I've tried several ways of cooking poached eggs, but cannot make them look like the chefs eggs. Does Nigella have a good method?
Whilst there are multiple ways to poach eggs, the thing to remember is that the fresher the eggs, the easier it is to get a good shape when poaching them. Very fresh eggs have thick, viscous whites that will set quickly around the yolk as the egg goes into the hot water. As eggs age, the white becomes thinner and more watery and the thinner white forms wispy strings in the water, regardless of the technique used for poaching. So try to use the freshest eggs possible. If you put an egg in a glass of water, fresh eggs will sink to the bottom and lay on their side. Also unless you are a chef cooking multiple poached eggs every day, it is unlikely that your poached eggs will be perfectly shaped. But they will still taste good, so we would suggest not being too worried about the look. You can also neaten up your poached eggs by snipping off the straggly bits of white with clean kitchen scissors as you lift the poached eggs out of the pan.

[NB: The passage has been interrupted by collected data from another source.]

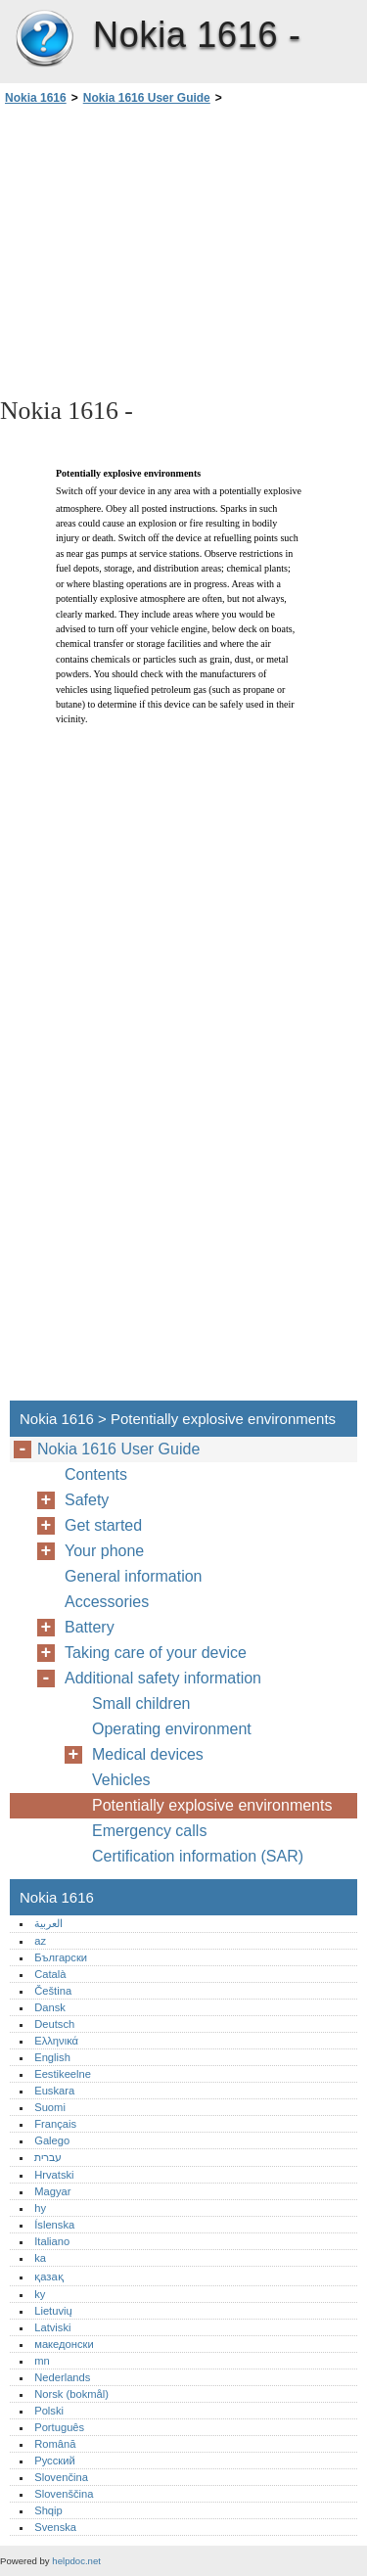  I want to click on Slovenčina, so click(61, 2477).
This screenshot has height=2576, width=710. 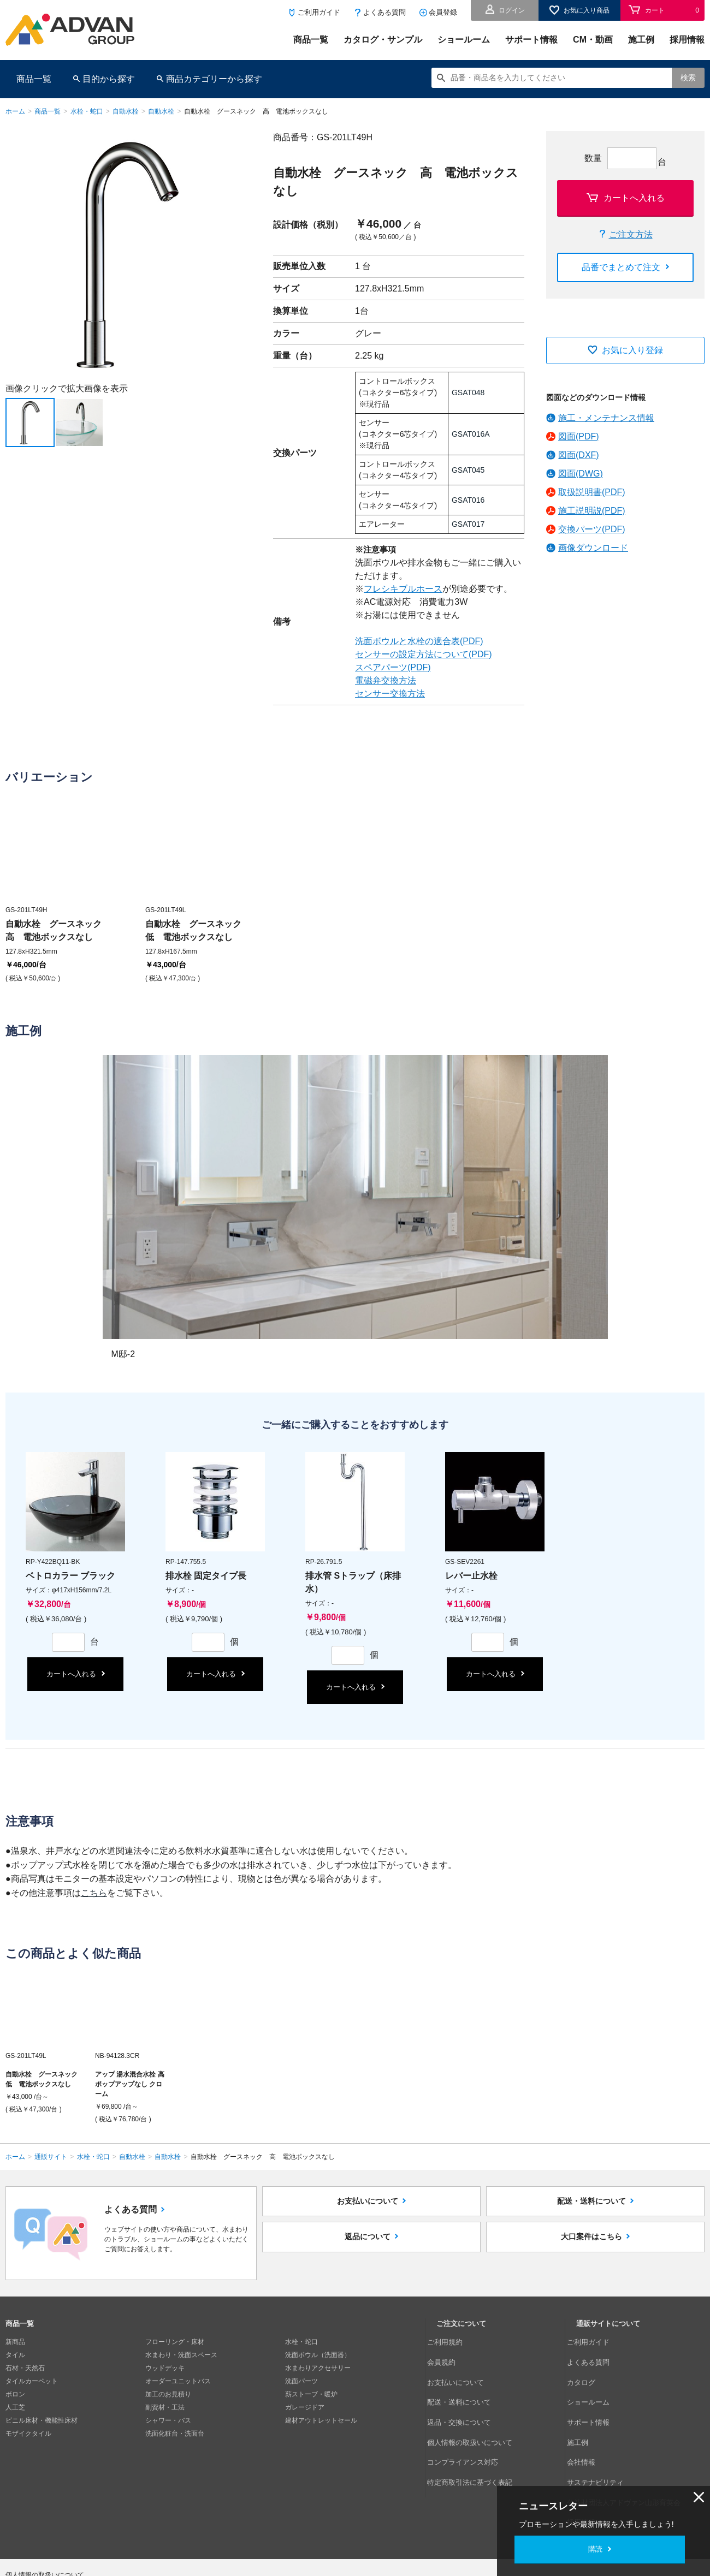 I want to click on スペアパーツ(PDF), so click(x=393, y=667).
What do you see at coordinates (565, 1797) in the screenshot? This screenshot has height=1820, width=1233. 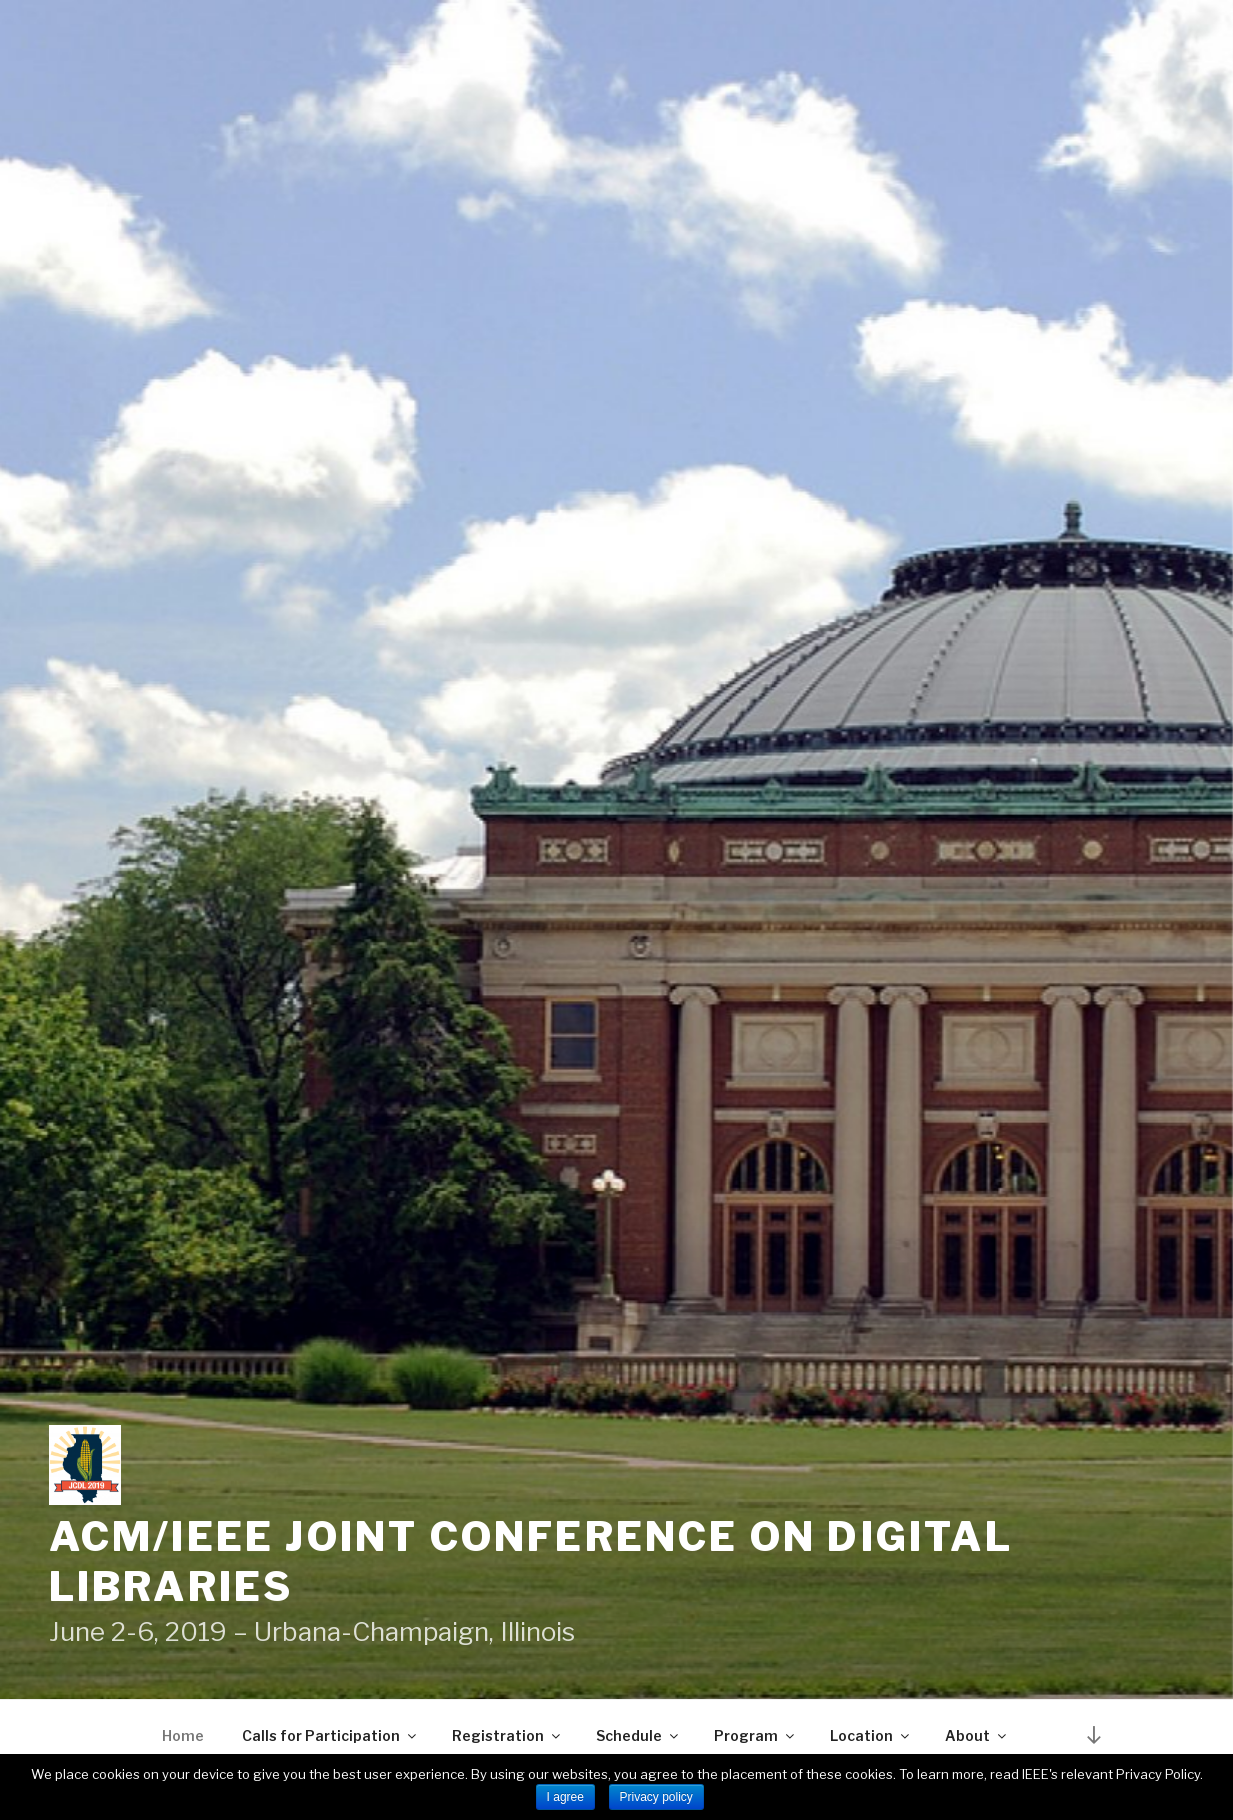 I see `I agree` at bounding box center [565, 1797].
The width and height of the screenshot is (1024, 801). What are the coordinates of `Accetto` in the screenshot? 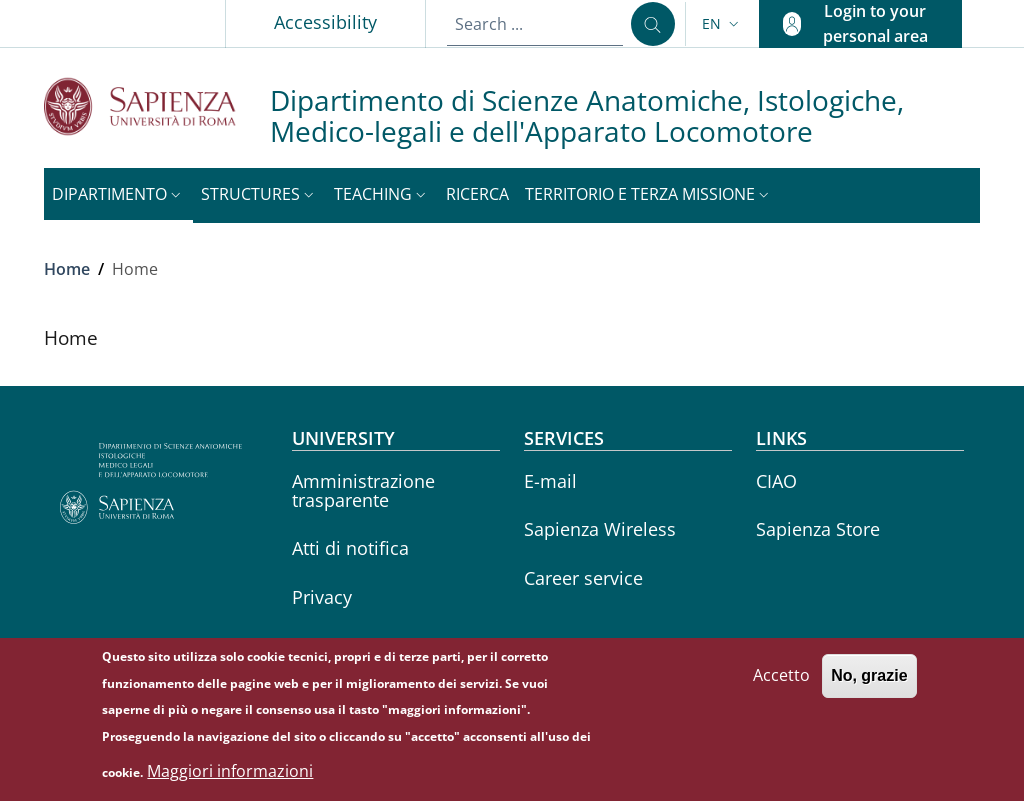 It's located at (781, 687).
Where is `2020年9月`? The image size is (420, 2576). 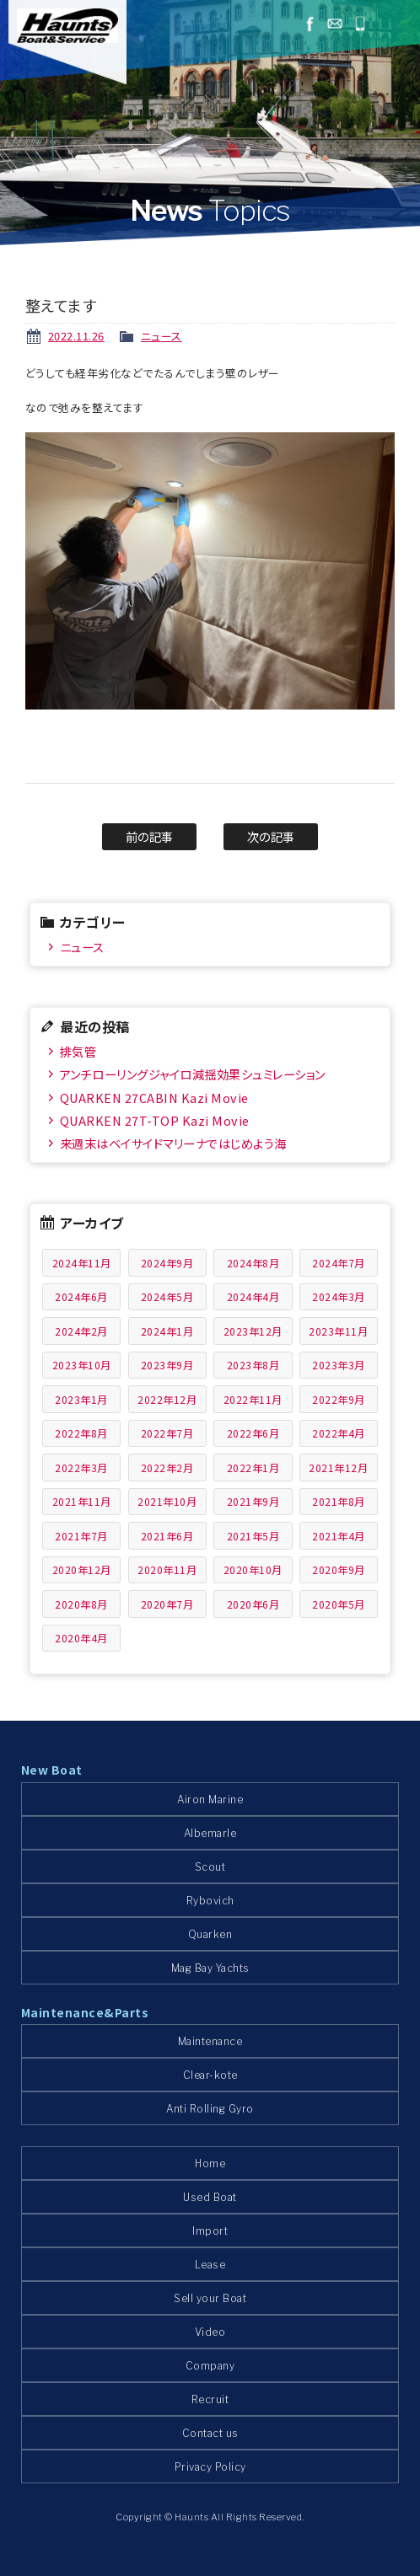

As most supermarket-bought eggs will be at least a few days old, we would also suggest looking at the egg poaching method suggested by Nigella in her Turkish Eggs recipe (from AT MY TABLE) and also the notes in the "Additional Information" box at the bottom of the recipe. Nigella suggests cracking the egg into a fine-mesh strainer and letting the very watery white drain away, leaving just the more viscous white around the yolk. Then transfer the egg to a ramekin and add a few drops of lemon juice (this helps the whites to set) before slipping the egg into a deep frying pan of gently simmering water to cook. The Turkish Eggs are a delicious way to eat poached eggs, or you can try Nigella's Kate With Chorizo And Poached Egg.